Over three hours I discussed trust, conflict, communication, respect, personality types, the ego, how to disagree and how to come together as a group. We did numerous exercises to delve into these areas and discussed them as a team. At the end, when we are supposed to move into being a team, two members stated emphatically that they will never trust an administrator or any superior as long as they carried a license. So after three hours these people were no closer to begin working as a team than before.
Now I do need to make an observation: the Administrative Staff were more willing to work together for the common good than were the medical personnel. They were steadfastly islands unto their own.
So now I have twenty some people who instead of working together for the betterment of the organization, they will work for the betterment of themselves.
And that about sums up medicine.
The government has been attempting to make medicine a team event instead of an individual event. We use the term Provider instead of Doctor. We want to pay for a medical appointment based on how we judge the quality of the work, not for the work that was done.
For example, as an Administrator of an ASC (Ambulatory Surgery Center), I need to gather information on my GI doctors' Colonoscopy Documentation to report back to the government.
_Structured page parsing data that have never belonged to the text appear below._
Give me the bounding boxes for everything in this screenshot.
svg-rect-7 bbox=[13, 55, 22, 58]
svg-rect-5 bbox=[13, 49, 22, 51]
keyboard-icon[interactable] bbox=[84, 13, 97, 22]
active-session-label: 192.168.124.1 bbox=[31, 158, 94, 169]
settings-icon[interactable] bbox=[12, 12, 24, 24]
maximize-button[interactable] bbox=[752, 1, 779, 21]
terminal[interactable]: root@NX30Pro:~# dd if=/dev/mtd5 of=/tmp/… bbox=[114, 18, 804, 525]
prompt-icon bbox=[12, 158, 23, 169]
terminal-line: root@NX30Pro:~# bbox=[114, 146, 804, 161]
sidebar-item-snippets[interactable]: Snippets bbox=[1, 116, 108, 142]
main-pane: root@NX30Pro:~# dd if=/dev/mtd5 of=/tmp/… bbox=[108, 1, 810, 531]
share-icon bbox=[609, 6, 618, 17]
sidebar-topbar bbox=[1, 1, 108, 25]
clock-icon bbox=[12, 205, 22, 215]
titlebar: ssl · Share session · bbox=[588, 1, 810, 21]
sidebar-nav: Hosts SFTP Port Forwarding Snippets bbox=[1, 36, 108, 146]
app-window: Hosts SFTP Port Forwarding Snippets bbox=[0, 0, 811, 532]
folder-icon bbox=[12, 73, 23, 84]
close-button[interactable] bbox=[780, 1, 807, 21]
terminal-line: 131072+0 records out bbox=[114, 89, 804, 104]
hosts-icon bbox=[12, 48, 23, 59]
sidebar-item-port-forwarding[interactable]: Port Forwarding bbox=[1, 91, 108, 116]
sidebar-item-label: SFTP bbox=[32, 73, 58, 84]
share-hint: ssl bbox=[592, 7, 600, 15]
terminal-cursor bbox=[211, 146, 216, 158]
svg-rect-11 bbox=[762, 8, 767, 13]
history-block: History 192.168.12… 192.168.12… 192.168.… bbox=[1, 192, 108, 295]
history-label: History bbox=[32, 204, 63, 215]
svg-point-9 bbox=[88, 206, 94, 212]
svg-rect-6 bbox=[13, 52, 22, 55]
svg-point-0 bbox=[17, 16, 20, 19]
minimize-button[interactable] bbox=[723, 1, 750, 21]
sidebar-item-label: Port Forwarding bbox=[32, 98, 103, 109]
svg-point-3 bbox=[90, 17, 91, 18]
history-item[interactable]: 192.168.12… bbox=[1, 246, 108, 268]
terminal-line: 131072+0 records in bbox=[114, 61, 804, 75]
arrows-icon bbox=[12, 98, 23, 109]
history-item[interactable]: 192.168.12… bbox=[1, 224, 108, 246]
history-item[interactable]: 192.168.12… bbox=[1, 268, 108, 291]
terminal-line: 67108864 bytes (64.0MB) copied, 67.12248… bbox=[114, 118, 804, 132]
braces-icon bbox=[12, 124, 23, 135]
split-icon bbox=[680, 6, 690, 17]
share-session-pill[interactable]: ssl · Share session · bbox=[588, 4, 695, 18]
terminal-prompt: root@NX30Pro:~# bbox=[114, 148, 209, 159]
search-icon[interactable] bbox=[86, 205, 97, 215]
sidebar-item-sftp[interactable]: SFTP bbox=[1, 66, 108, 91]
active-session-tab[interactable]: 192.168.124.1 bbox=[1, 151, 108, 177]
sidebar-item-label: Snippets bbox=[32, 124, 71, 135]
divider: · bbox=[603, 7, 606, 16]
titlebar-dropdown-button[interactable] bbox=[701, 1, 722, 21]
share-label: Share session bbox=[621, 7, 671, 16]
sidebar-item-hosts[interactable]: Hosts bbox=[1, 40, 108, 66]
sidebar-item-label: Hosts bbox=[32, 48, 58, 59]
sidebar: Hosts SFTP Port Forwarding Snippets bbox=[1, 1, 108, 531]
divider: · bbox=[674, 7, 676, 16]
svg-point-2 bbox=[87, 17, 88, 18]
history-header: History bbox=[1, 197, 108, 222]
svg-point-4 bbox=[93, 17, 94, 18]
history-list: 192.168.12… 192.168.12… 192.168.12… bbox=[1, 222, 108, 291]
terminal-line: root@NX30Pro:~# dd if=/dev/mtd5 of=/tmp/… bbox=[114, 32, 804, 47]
When it is brought up to the powers that be that, gee, maybe they should ask the doctors for this information, we are told this is a great opportunity to build a connection with our physician’s office.
In surgeries, there is a Time Out, where someone other than the doctor calls for a pause to review the case, make sure they have the right person, make sure they know what body part they are operating on, if an arm or leg, which side, etc. The doctor has to wait for the Time Out to finish before s/he can begin.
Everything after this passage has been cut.